0

I want to train an RL agent without interactions with the environment using DQN and samples. In my understanding, DQN is an off-policy algorithm so that it seems possible. (Am I right?) However, I've failed to train so far. Specifically, the value of argmax of every state is the same. (It should be different in an optimal policy.)
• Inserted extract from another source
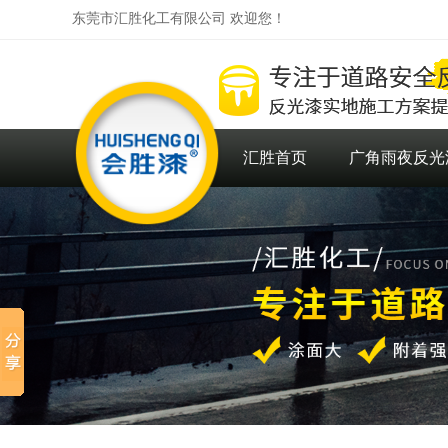
东莞市汇胜化工有限公司 欢迎您！
汇胜首页
广角雨夜反光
My environment is as follows:

  • State: 4 states (A,B,C,D)
  • Action: 3 actions (Stay, Up, Down)
  • Reward & Transition: B is the terminal state. (The expression in the parentheses means (state, action, reward, next state).)
    • When you Stay in A, you will be in A and get 0 (A, Stay, 0, A)
    • When you Up in A, you will be in B and get 0.33 (A, Up, 0.33, B)
    • When you Down in A, you will be in A and get 0 (A, Down, 0, A)
    • When you Stay in B, you will be in B and get 0.33 (B, Stay, 0.33, B)
    • When you Up in B, you will be in C and get 0.25 (B, Up, 0.25, C)
    • When you Down in B, you will be in A and get 0 (B, Down, 0, A)
    • When you Stay in C, you will be in C and get 0.25 (C, Stay, 0.25, C)
    • When you Up in C, you will be in D and get 0.2 (C, Up, 0.2, D)
    • When you Down in C, you will be in B and get 0.33 (C, Down, 0.33, B)
    • When you Stay in D, you will be in D and get 0.2 (D, Stay, 0.2, D)
    • When you Up in D, you will be in D and get 0.2 (D, Up, 0.2, D)
    • When you Down in D, you will be in C and get 0.25 (D, Down, 0.25, C)

The way of How I trained:

  • I put every sample above in the buffer memory.
  • And then I use DQN to train. (No interaction with the environment)

Misc.

  • Neural network
    • Two layers (Input and output layer. No hidden layer between them)
  • Optimizer: Adam
  • Hyperparameters
    • learning rate: 0.001
    • batch size: varying between 2 and 12

Code Screenshots

Result

  • Result screenshot
  • The column is the action. (0: Stay, 1: Up, 2: Down)
  • The row is the state. (Some of them are different and some of them are the same).
  • The argmax of every state is 1, which is not an optimal policy.
  • Even though I run the loop more, the result is not changed.
  • I just want to let you know that, if you have a _theoretical_ question about RL topics, [Artificial Intelligence SE](https://ai.stackexchange.com/) is the best site to ask it. Not sure if this is a theoretical question tough. – nbro Nov 03 '20 at 14:04
  • Thank you for letting me know, @nbro :D This question is not about a theoretical thing though. – Byungkwon Choi Nov 04 '20 at 01:04

1 Answers1

0

Sorry, but I can't do comments so here my suggestions:

  • Try to add another dense layer and increase the hidden nodes to better generalization;
  • Your system is deterministic and you have few possibilities (and consequently few samples to feed the replay memory), so in order to make your system learn, could be interesting increase the number of epochs a lot (try to use 200);
  • Could be helpful to add Dropout, for the same reasons above, but take it as a supplementary step;
  • Shuffle and pass the replay memory several times through the network;
  • Your learning rate seems very tiny for a not too complex task;
HenDoNR
  • 79
  • 1
  • 12